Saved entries
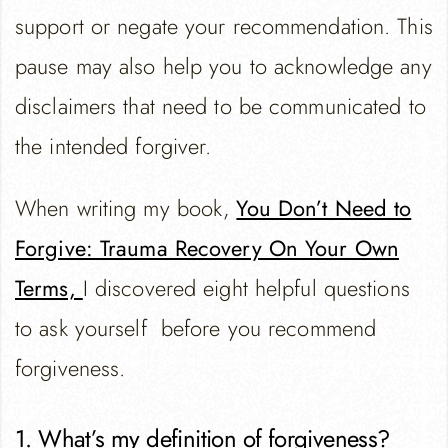
support or negate your recommendation. This
pause may also help you to acknowledge any
disclaimers that need to be communicated to
the intended forgiver.
When writing my book,
You Don’t Need to
Forgive: Trauma Recovery On Your Own
Terms,
I discovered eight helpful questions
to ask yourself before you recommend
forgiveness.
1. What’s my definition of forgiveness?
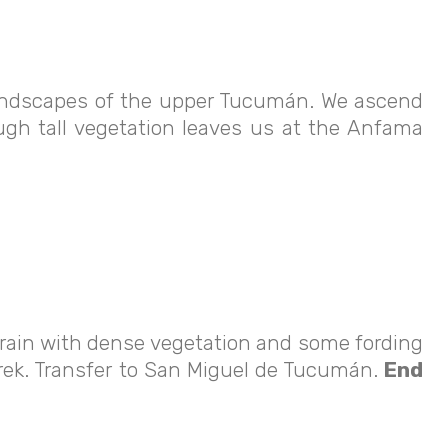
 landscapes of the upper Tucumán. We ascend
ugh tall vegetation leaves us at the Anfama
rrain with dense vegetation and some fording
 trek. Transfer to San Miguel de Tucumán.
End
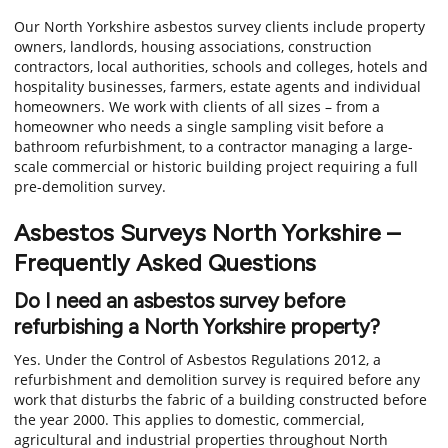
Our North Yorkshire asbestos survey clients include property
owners, landlords, housing associations, construction
contractors, local authorities, schools and colleges, hotels and
hospitality businesses, farmers, estate agents and individual
homeowners. We work with clients of all sizes – from a
homeowner who needs a single sampling visit before a
bathroom refurbishment, to a contractor managing a large-
scale commercial or historic building project requiring a full
pre-demolition survey.
Asbestos Surveys North Yorkshire –
Frequently Asked Questions
Do I need an asbestos survey before
refurbishing a North Yorkshire property?
Yes. Under the Control of Asbestos Regulations 2012, a
refurbishment and demolition survey is required before any
work that disturbs the fabric of a building constructed before
the year 2000. This applies to domestic, commercial,
agricultural and industrial properties throughout North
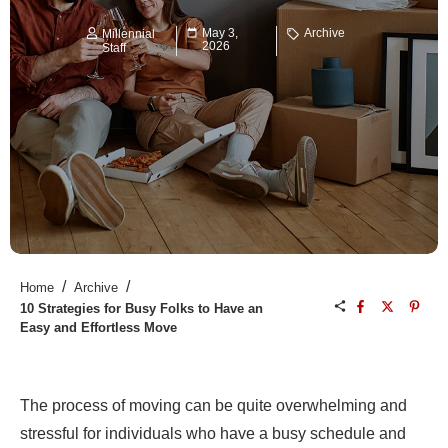
May 3,
Archive
Millennial
2026
Staff
/
/
Home
Archive
10 Strategies for Busy Folks to Have an
Easy and Effortless Move
The process of moving can be quite overwhelming and
stressful for individuals who have a busy schedule and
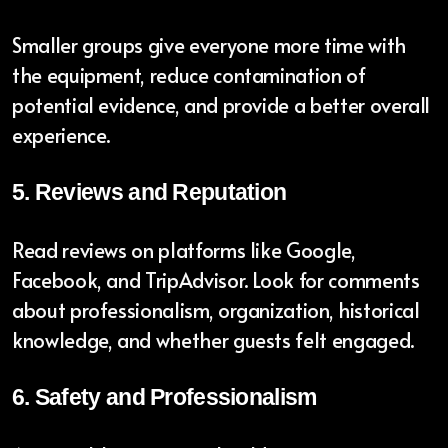
Smaller groups give everyone more time with
the equipment, reduce contamination of
potential evidence, and provide a better overall
experience.
5. Reviews and Reputation
Read reviews on platforms like Google,
Facebook, and TripAdvisor. Look for comments
about professionalism, organization, historical
knowledge, and whether guests felt engaged.
6. Safety and Professionalism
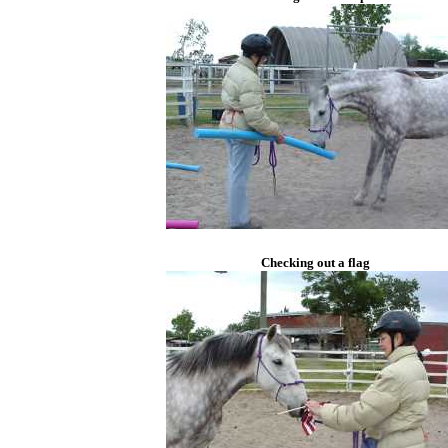
Checking out a flag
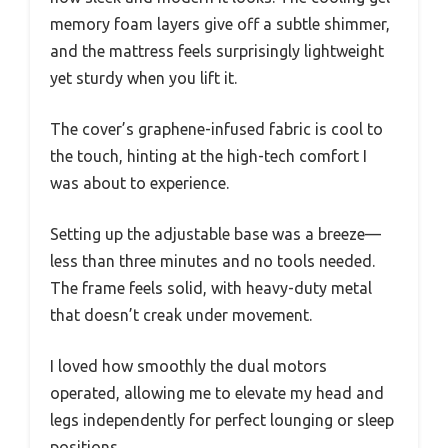
memory foam layers give off a subtle shimmer,
and the mattress feels surprisingly lightweight
yet sturdy when you lift it.
The cover’s graphene-infused fabric is cool to
the touch, hinting at the high-tech comfort I
was about to experience.
Setting up the adjustable base was a breeze—
less than three minutes and no tools needed.
The frame feels solid, with heavy-duty metal
that doesn’t creak under movement.
I loved how smoothly the dual motors
operated, allowing me to elevate my head and
legs independently for perfect lounging or sleep
positions.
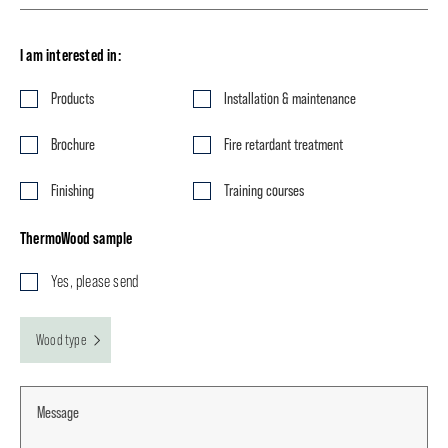
I am interested in:
Products
Installation & maintenance
Brochure
Fire retardant treatment
Finishing
Training courses
ThermoWood sample
Yes, please send
Wood type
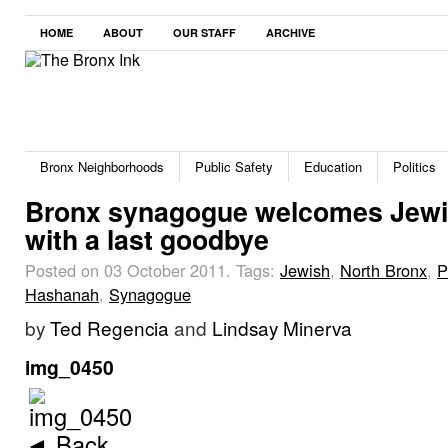
HOME
ABOUT
OUR STAFF
ARCHIVE
Bronx Neighborhoods
Public Safety
Education
Politics
Bronx synagogue welcomes Jewi
with a last goodbye
Posted on 03 October 2011.
Tags:
Jewish
,
North Bronx
,
P
Hashanah
,
Synagogue
by
Ted Regencia
and
Lindsay Minerva
img_0450
◄ Back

• Exercise goal
All of the data above needs to be retyped exactly, with the pictures removed.

• Answer area
support or negate your recommendation. This
pause may also help you to acknowledge any
disclaimers that need to be communicated to
the intended forgiver.
When writing my book,
You Don’t Need to
Forgive: Trauma Recovery On Your Own
Terms,
I discovered eight helpful questions
to ask yourself before you recommend
forgiveness.
1. What’s my definition of forgiveness?
 landscapes of the upper Tucumán. We ascend
ugh tall vegetation leaves us at the Anfama
rrain with dense vegetation and some fording
 trek. Transfer to San Miguel de Tucumán.
End
Our North Yorkshire asbestos survey clients include property
owners, landlords, housing associations, construction
contractors, local authorities, schools and colleges, hotels and
hospitality businesses, farmers, estate agents and individual
homeowners. We work with clients of all sizes – from a
homeowner who needs a single sampling visit before a
bathroom refurbishment, to a contractor managing a large-
scale commercial or historic building project requiring a full
pre-demolition survey.
Asbestos Surveys North Yorkshire –
Frequently Asked Questions
Do I need an asbestos survey before
refurbishing a North Yorkshire property?
Yes. Under the Control of Asbestos Regulations 2012, a
refurbishment and demolition survey is required before any
work that disturbs the fabric of a building constructed before
the year 2000. This applies to domestic, commercial,
agricultural and industrial properties throughout North
May 3,
Archive
Millennial
2026
Staff
/
/
Home
Archive
10 Strategies for Busy Folks to Have an
Easy and Effortless Move
The process of moving can be quite overwhelming and
stressful for individuals who have a busy schedule and
Smaller groups give everyone more time with
the equipment, reduce contamination of
potential evidence, and provide a better overall
experience.
5. Reviews and Reputation
Read reviews on platforms like Google,
Facebook, and TripAdvisor. Look for comments
about professionalism, organization, historical
knowledge, and whether guests felt engaged.
6. Safety and Professionalism
Checking out a flag
memory foam layers give off a subtle shimmer,
and the mattress feels surprisingly lightweight
yet sturdy when you lift it.
The cover’s graphene-infused fabric is cool to
the touch, hinting at the high-tech comfort I
was about to experience.
Setting up the adjustable base was a breeze—
less than three minutes and no tools needed.
The frame feels solid, with heavy-duty metal
that doesn’t creak under movement.
I loved how smoothly the dual motors
operated, allowing me to elevate my head and
legs independently for perfect lounging or sleep
positions.
I am interested in:
Products
Installation & maintenance
Brochure
Fire retardant treatment
Finishing
Training courses
ThermoWood sample
Yes, please send
Wood type
HOME
ABOUT
OUR STAFF
ARCHIVE
Bronx Neighborhoods
Public Safety
Education
Politics
Bronx synagogue welcomes Jewi
with a last goodbye
Posted on 03 October 2011.
Tags:
Jewish
,
North Bronx
,
P
Hashanah
,
Synagogue
by
Ted Regencia
and
Lindsay Minerva
img_0450
◄ Back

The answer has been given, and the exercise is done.